Published: Aug. 7, 2019 By ,

The Solar Decathlon team in their CU gear, with snowy Flatirons in the background.

The U.S. Department of Energy has named CU Boulder one of 11 finalists in the national Solar Decathlon Build Challenge, which means the team can begin building its renewable energy-powered home.  

The team of about 30 undergraduates from engineering and environmental design submitted plans last year for a zero-energy home that will help address the need for sustainable, affordable housing in communities like Fraser, Colorado. Gabi Abello, who co-leads the team with fellow Engineering Plus student Hannah Blake, said the group is excited to put that plan into action. 

“Our progress in the competition has only amplified our drive,” she said. “We will continue to learn and to question so that we can really push the boundaries of innovation in sustainable construction." 

Faculty advisor Jennifer Schieb, an instructor in CU Boulder’s architectural engineering program, said a couple in Fraser has committed to buying the home and placing it on their property as their primary residence. 

A rendering of the team's house.“Fraser is a model for mountain communities where there is a good tourism industry and the housing market is shifting toward second homes,” she said. “There’s a lack of affordable housing for permanent residents and temporary workers and construction is challenging due to a short building season. The team will address affordable housing supply by including an accessory dwelling unit attached to the main, small house, and construction speed and affordability through modular design.”

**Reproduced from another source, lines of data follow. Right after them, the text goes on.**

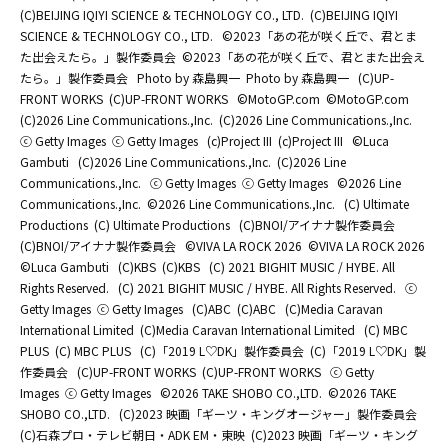
(C)BEIJING IQIYI SCIENCE & TECHNOLOGY CO., LTD.
(C)BEIJING IQIYI
SCIENCE & TECHNOLOGY CO., LTD.
©2023「あの花が咲く丘で、君とま
た出会えたら。」製作委員会
©2023「あの花が咲く丘で、君とまた出会え
たら。」製作委員会
Photo by 森島興一
Photo by 森島興一
(C)UP-
FRONT WORKS
(C)UP-FRONT WORKS
©MotoGP.com
©MotoGP.com
(C)2026 Line Communications.,Inc.
(C)2026 Line Communications.,Inc.
ⓒ Getty Images
ⓒ Getty Images
(c)Project III
(c)Project III
©Luca
Gambuti
(C)2026 Line Communications.,Inc.
(C)2026 Line
Communications.,Inc.
ⓒ Getty Images
ⓒ Getty Images
©2026 Line
Communications.,Inc.
©2026 Line Communications.,Inc.
(C) Ultimate
Productions
(C) Ultimate Productions
(C)BNOI/アイナナ製作委員会
(C)BNOI/アイナナ製作委員会
©️VIVA LA ROCK 2026
©️VIVA LA ROCK 2026
©Luca Gambuti
(C)KBS
(C)KBS
(C) 2021 BIGHIT MUSIC / HYBE. All
Rights Reserved.
(C) 2021 BIGHIT MUSIC / HYBE. All Rights Reserved.
ⓒ
Getty Images
ⓒ Getty Images
(C)ABC
(C)ABC
(C)Media Caravan
International Limited
(C)Media Caravan International Limited
(C) MBC
PLUS
(C) MBC PLUS
(C)「2019 L♡DK」製作委員会
(C)「2019 L♡DK」製
作委員会
(C)UP-FRONT WORKS
(C)UP-FRONT WORKS
ⓒ Getty
Images
ⓒ Getty Images
©2026 TAKE SHOBO CO.,LTD.
©2026 TAKE
SHOBO CO.,LTD.
(C)2023 映画「ギーツ・キングオージャー」製作委員会
(C)石森プロ・テレビ朝日・ADK EM・東映
(C)2023 映画「ギーツ・キング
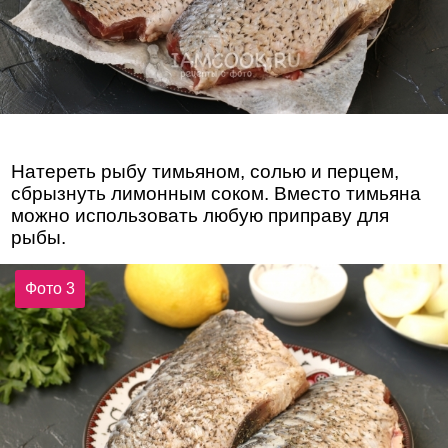
Натереть рыбу тимьяном, солью и перцем,
сбрызнуть лимонным соком. Вместо тимьяна
можно использовать любую приправу для
рыбы.
Фото 3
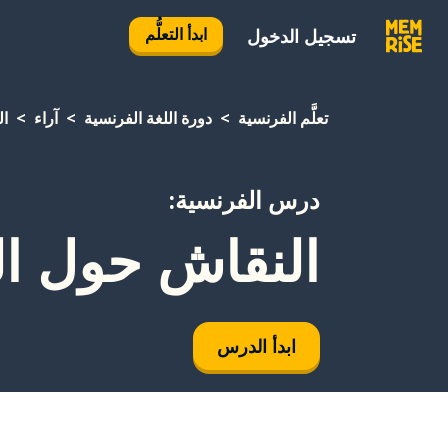
ابدأ التعلُّم
تسجيل الدخول
تعلَّم الفرنسية
دورة اللغة الفرنسية
آراء
ال
درس الفرنسية:
النقاش حول ال
ابدأ الدرس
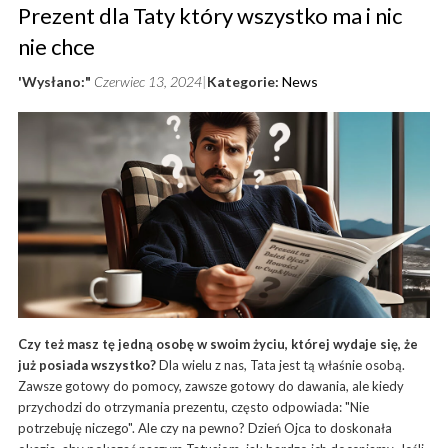
Prezent dla Taty który wszystko ma i nic
nie chce
'Wysłano:"
Czerwiec 13, 2024
Kategorie:
News
Czy też masz tę jedną osobę w swoim życiu, której wydaje się, że
już posiada wszystko?
Dla wielu z nas, Tata jest tą właśnie osobą.
Zawsze gotowy do pomocy, zawsze gotowy do dawania, ale kiedy
przychodzi do otrzymania prezentu, często odpowiada: "Nie
potrzebuję niczego". Ale czy na pewno? Dzień Ojca to doskonała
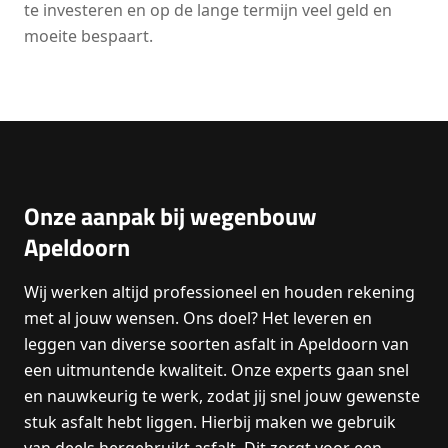
te investeren en op de lange termijn veel geld en
moeite bespaart.
Onze aanpak bij wegenbouw
Apeldoorn
Wij werken altijd professioneel en houden rekening
met al jouw wensen. Ons doel? Het leveren en
leggen van diverse soorten asfalt in Apeldoorn van
een uitmuntende kwaliteit. Onze experts gaan snel
en nauwkeurig te werk, zodat jij snel jouw gewenste
stuk asfalt hebt liggen. Hierbij maken we gebruik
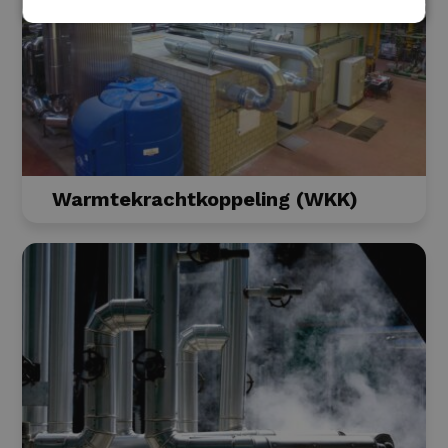
Warmtekrachtkoppeling (WKK)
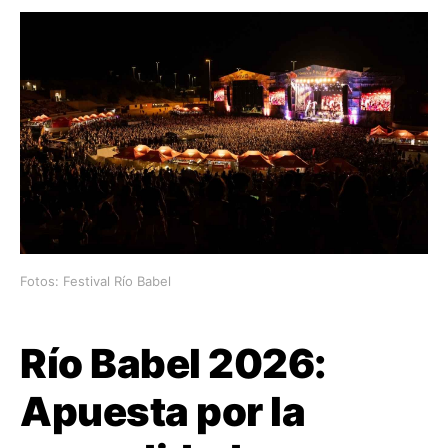
Fotos: Festival Río Babel
Río Babel 2026:
Apuesta por la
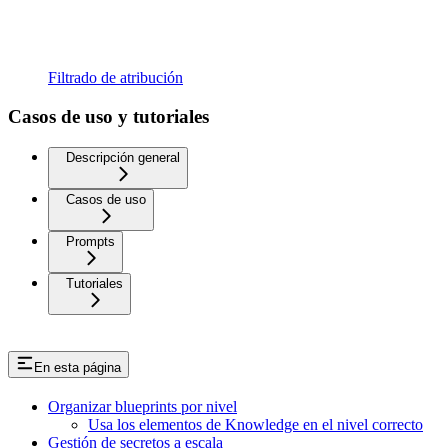
Filtrado de atribución
Casos de uso y tutoriales
Descripción general
Casos de uso
Prompts
Tutoriales
En esta página
Organizar blueprints por nivel
Usa los elementos de Knowledge en el nivel correcto
Gestión de secretos a escala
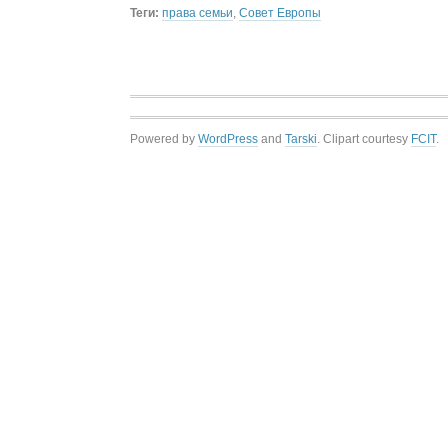
Теги:
права семьи
,
Совет Европы
Powered by
WordPress
and
Tarski
. Clipart courtesy
FCIT
.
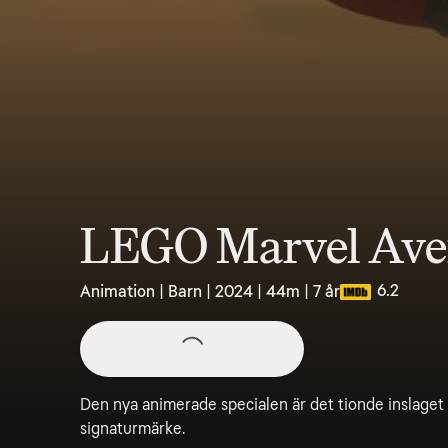
LEGO Marvel Aven
6.2
Animation | Barn | 2024 | 44m | 7 år
Den nya animerade specialen är det tionde inslaget
signaturmärke.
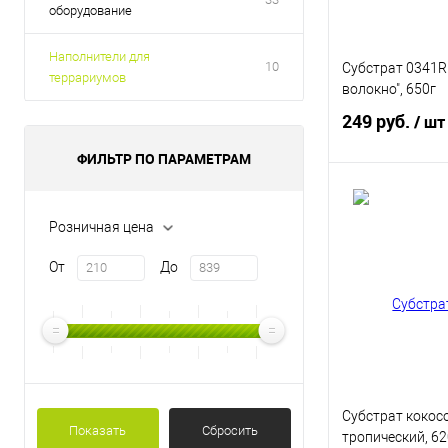
оборудование
Наполнители для
10
Субстрат 0341R
террариумов
волокно", 650г
249 руб.
/ шт
ФИЛЬТР ПО ПАРАМЕТРАМ
В 
Розничная цена
Купить в 1 кл
От
До
В избранное
Субстрат кокос
Показать
Сбросить
тропический, 62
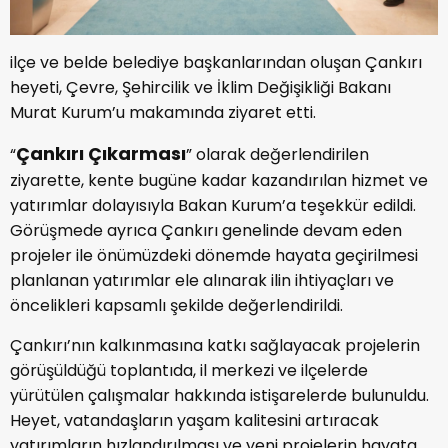
ilçe ve belde belediye başkanlarından oluşan Çankırı
heyeti, Çevre, Şehircilik ve İklim Değişikliği Bakanı
Murat Kurum’u makamında ziyaret etti.
Çankırı Çıkarması
“
” olarak değerlendirilen
ziyarette, kente bugüne kadar kazandırılan hizmet ve
yatırımlar dolayısıyla Bakan Kurum’a teşekkür edildi.
Görüşmede ayrıca Çankırı genelinde devam eden
projeler ile önümüzdeki dönemde hayata geçirilmesi
planlanan yatırımlar ele alınarak ilin ihtiyaçları ve
öncelikleri kapsamlı şekilde değerlendirildi.
Çankırı’nın kalkınmasına katkı sağlayacak projelerin
görüşüldüğü toplantıda, il merkezi ve ilçelerde
yürütülen çalışmalar hakkında istişarelerde bulunuldu.
Heyet, vatandaşların yaşam kalitesini artıracak
yatırımların hızlandırılması ve yeni projelerin hayata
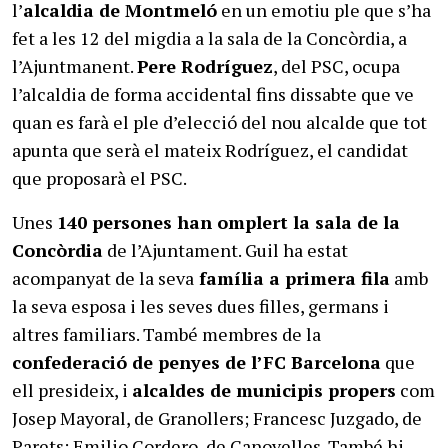
l’
alcaldia de Montmeló
en un emotiu ple que s’ha
fet a les 12 del migdia a la sala de la Concòrdia, a
l’Ajuntmanent.
Pere Rodríguez
, del PSC, ocupa
l’alcaldia de forma accidental fins dissabte que ve
quan es farà el ple d’elecció del nou alcalde que tot
apunta que serà el mateix Rodríguez, el candidat
que proposarà el PSC.
Unes
140 persones han omplert la sala de la
Concòrdia
de l’Ajuntament. Guil ha estat
acompanyat de la seva
família a primera fila
amb
la seva esposa i les seves dues filles, germans i
altres familiars. També membres de la
confederació de penyes de l’FC Barcelona
que
ell presideix, i
alcaldes de municipis propers
com
Josep Mayoral, de Granollers; Francesc Juzgado, de
Parets; Emilio Cordero, de Canovelles. També hi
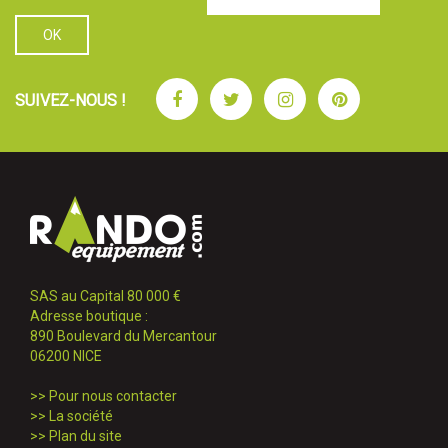
Facebook
Twitter
Instagram
Pinterest
SUIVEZ-NOUS !
SAS au Capital 80 000 €
Adresse boutique :
890 Boulevard du Mercantour
06200 NICE
>>
Pour nous contacter
>>
La société
>>
Plan du site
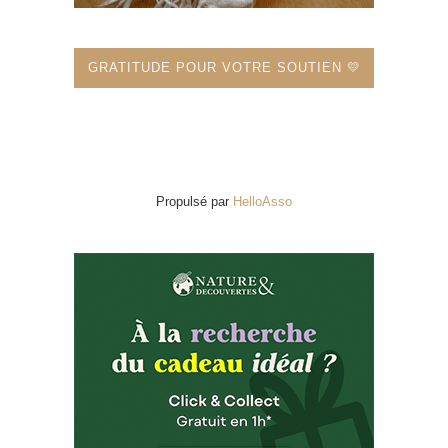
GRATITUDE POUR VOTRE SOUTIEN 💛
Propulsé par
HelloAsso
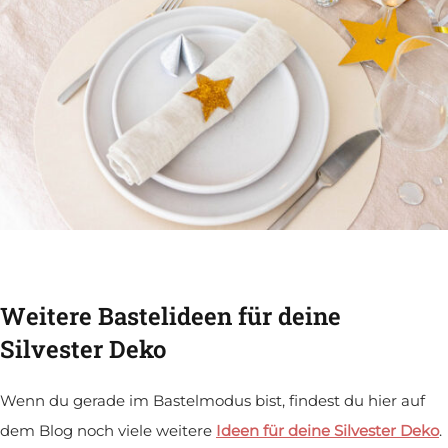
Weitere Bastelideen für deine
Silvester Deko
Wenn du gerade im Bastelmodus bist, findest du hier auf
dem Blog noch viele weitere
Ideen für deine
Silvester Deko
.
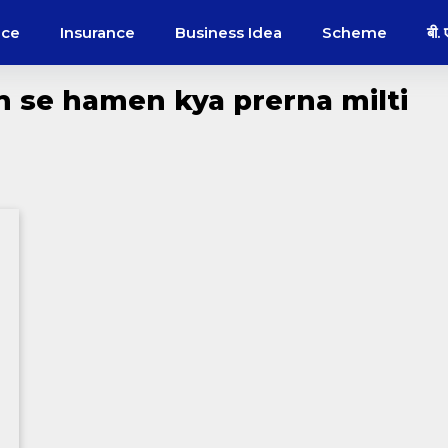
nce
Insurance
Business Idea
Scheme
बी.
n se hamen kya prerna milti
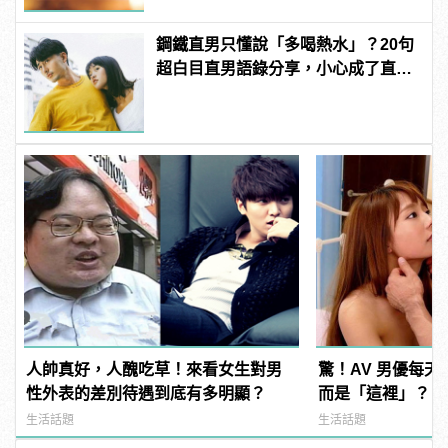
鋼鐵直男只懂說「多喝熱水」？20句
超白目直男語錄分享，小心成了直男
癌重症患者！
人帥真好，人醜吃草！來看女生對男
驚！AV 男優每
性外表的差別待遇到底有多明顯？
而是「這裡」？ | m
型男
生活話題
生活話題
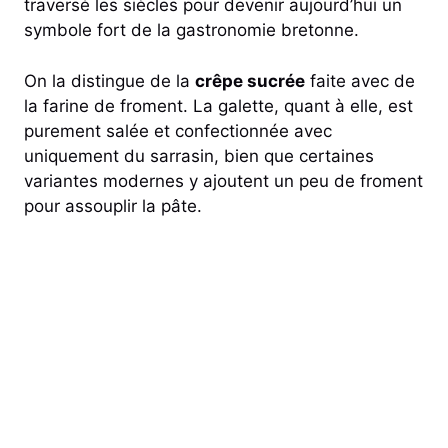
traversé les siècles pour devenir aujourd’hui un
symbole fort de la gastronomie bretonne.
On la distingue de la
crêpe sucrée
faite avec de
la farine de froment. La galette, quant à elle, est
purement salée et confectionnée avec
uniquement du sarrasin, bien que certaines
variantes modernes y ajoutent un peu de froment
pour assouplir la pâte.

Solar Decathlon at CU Boulder includes both curricular and extracurricular activities. In fall 2019, some team members will take a course that focuses on how to turn their plans into construction documents. In the spring, they’ll learn about permitting, safety and construction practices as they build the home at a staging site on campus before transporting it to Fraser.  

"We are so proud to receive our approval to proceed from the DOE,” said Blake. “This is a tremendous milestone, and we look forward to carrying this momentum into the 2019-20 school year." 

Solar Decathlon is an international collegiate competition in which teams compete to design homes powered by renewable energy, that both accommodate homeowner needs and produce more energy than they consume. Teams have two years to design and build their functional houses and find creative solutions for real-world problems in the building industry. 

The current challenge will conclude in June 2020 at the national showcase event on the National Mall in Washington, D.C., where a winning house will be chosen. While CU Boulder is competing in the local build division, meaning they won’t take their house to D.C., several team members plan to attend the event with a portable display. 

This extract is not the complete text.